Records for processing START
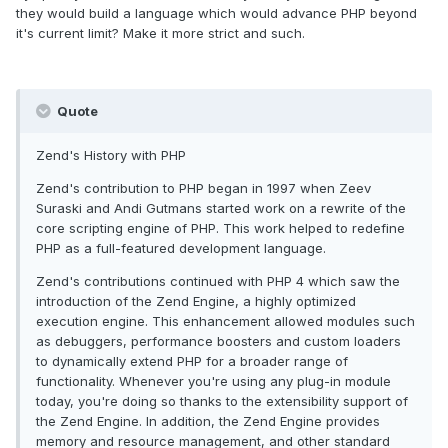
they would build a language which would advance PHP beyond
it's current limit? Make it more strict and such.
Quote
Zend's History with PHP
Zend's contribution to PHP began in 1997 when Zeev
Suraski and Andi Gutmans started work on a rewrite of the
core scripting engine of PHP. This work helped to redefine
PHP as a full-featured development language.
Zend's contributions continued with PHP 4 which saw the
introduction of the Zend Engine, a highly optimized
execution engine. This enhancement allowed modules such
as debuggers, performance boosters and custom loaders
to dynamically extend PHP for a broader range of
functionality. Whenever you're using any plug-in module
today, you're doing so thanks to the extensibility support of
the Zend Engine. In addition, the Zend Engine provides
memory and resource management, and other standard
Records for processing END
*Exercise prompt:*
Retype only the lines that run from the first line of the entries above to the line containing "PHP as a full-featured development language.", both included. Do not carry over any pictures.

*Output of the task:*
they would build a language which would advance PHP beyond
it's current limit? Make it more strict and such.
Quote
Zend's History with PHP
Zend's contribution to PHP began in 1997 when Zeev
Suraski and Andi Gutmans started work on a rewrite of the
core scripting engine of PHP. This work helped to redefine
PHP as a full-featured development language.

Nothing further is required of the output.